ChannelLife India - Industry insider news for technology resellers
India
Flipkart wins CNCF award for Kubernetes chaos testing

Flipkart wins CNCF award for Kubernetes chaos testing

Thu, 25th Jun 2026 (Today)
Joseph Gabriel Lagonsin
JOSEPH GABRIEL LAGONSIN News Editor

Flipkart has won the CNCF End User Case Study Contest for its work on Kubernetes and chaos engineering, with the award recognising its central reliability engineering team and use of LitmusChaos.

The recognition focuses on a custom multi-tenant chaos engineering platform built to test and strengthen the resilience of Flipkart's sprawling technology estate. The system runs fault-injection exercises across microservices and legacy virtual machine workloads before periods of heavy consumer demand.

Flipkart, one of India's largest eCommerce groups, runs hundreds of tightly linked microservices across Kubernetes clusters and virtual machines. That complexity led the company to make outage testing more routine, rather than relying on ad hoc responses when systems failed.

After reviewing several tools, the engineering team chose LitmusChaos, an open-source project under the Cloud Native Computing Foundation, to orchestrate testing in its Kubernetes environment. Engineers then extended it with a hybrid multi-tenant design, a DaemonSet-based model for parallel fault injection, a Script Runner fault for dynamic target selection, and an internal hybrid extension for workloads still running on virtual machines.

Those additions were designed to solve practical issues that emerged at scale. One involved scheduling bottlenecks tied to helper pods during core operations, which the team addressed by shifting to a persistent node-level DaemonSet that runs concurrent injections through parallel shell sessions.

Scale testing

According to CNCF, Flipkart now carries out about 90% of its infrastructure chaos experiments in staging environments running on Kubernetes. The goal is to expose weaknesses before major sales periods, including India's festive shopping peaks, when transaction volumes can surge and failures in one service can cascade through the wider system.

The work helped reduce over-provisioning bottlenecks in clusters and assess whether observability systems provided enough visibility into failures. It also shifted internal operating practices from reactive incident handling to rehearsed procedures tied to updated incident runbooks.
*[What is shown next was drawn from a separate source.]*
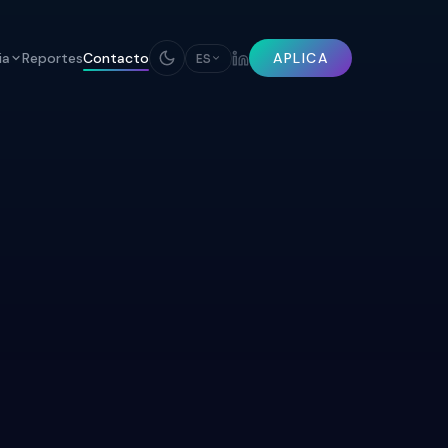
ia
Reportes
Contacto
APLICA
ES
One team used the platform's Script Runner fault to test leader-election behaviour in high-availability database environments. This allowed engineers to simulate failures more precisely and assess whether systems behaved as intended when a primary node became unavailable.

Open-source contribution

Alongside the internal project, Flipkart contributed five fixes and enhancements to the upstream LitmusChaos project. CNCF said the changes addressed issues including database index fixes for project-scoped probe uniqueness, repairs to duplicate-name validation during tag edits, and workflow configuration fixes for custom image registries.

Those contributions reflected the judging emphasis on practical use and broader community benefit. The award highlights not only the adoption of open-source infrastructure, but also participation in maintaining and improving it.
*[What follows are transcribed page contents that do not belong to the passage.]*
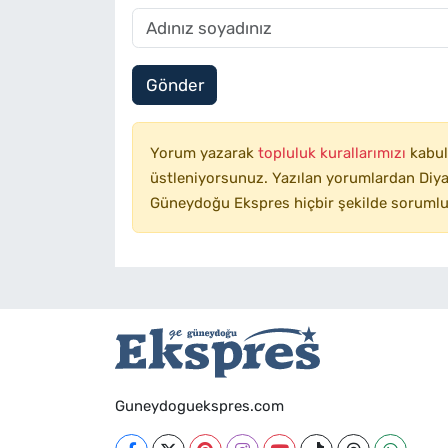
Gönder
Yorum yazarak
topluluk kurallarımızı
kabul
üstleniyorsunuz. Yazılan yorumlardan Diyar
Güneydoğu Ekspres hiçbir şekilde sorumlu
Guneydoguekspres.com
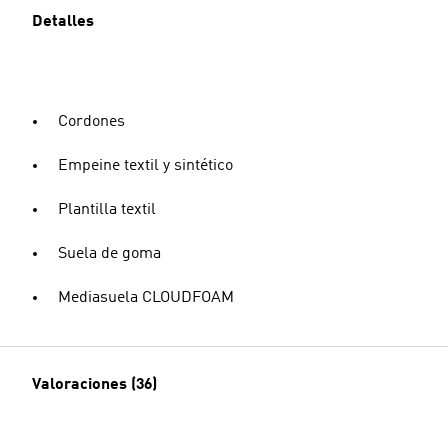
Detalles
Cordones
Empeine textil y sintético
Plantilla textil
Suela de goma
Mediasuela CLOUDFOAM
Valoraciones (36)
"Resilience is table stakes for running microservices at scale," said Chris Aniszczyk, Chief Technology Officer, CNCF.

"Flipkart's systematic practice with Kubernetes and LitmusChaos demonstrates how a vendor-neutral approach eliminates the guesswork of fault injection and hardens the open-source foundation. Their five upstream contributions are the real win for community collaboration," said Aniszczyk.

For Flipkart, the project is part of a broader effort to formalise reliability engineering across a large digital platform serving hundreds of millions of consumers. Chaos engineering, once seen by some operations teams as disruptive or risky, is now being embedded as a standard process for preparing systems for failure.

Its central reliability engineering team also built a subscriber model in a central namespace to balance shared efficiency with tenant isolation across internal users. The architecture was intended to let multiple teams run tests within a common framework without creating cross-team interference.

The platform also reflects a hybrid reality common in large enterprises, where not all workloads have moved to containers. By extending the framework to cover both Kubernetes and virtual machine environments, Flipkart aimed to avoid limiting resilience testing to newer applications alone.

"Winning the CNCF End User Case Study contest validates our team's commitment to treating system outages as a standard, systematic procedure," said Aditya Sridasyam, Software Development Engineer 2, Flipkart.

"By leveraging the extensibility of vendor-neutral Kubernetes and LitmusChaos, as well as engineering our own custom hybrid platform, we've successfully hardened our massive microservices estate ahead of high-traffic festive sales, and we are proud to contribute our work back to the open-source community," said Sridasyam.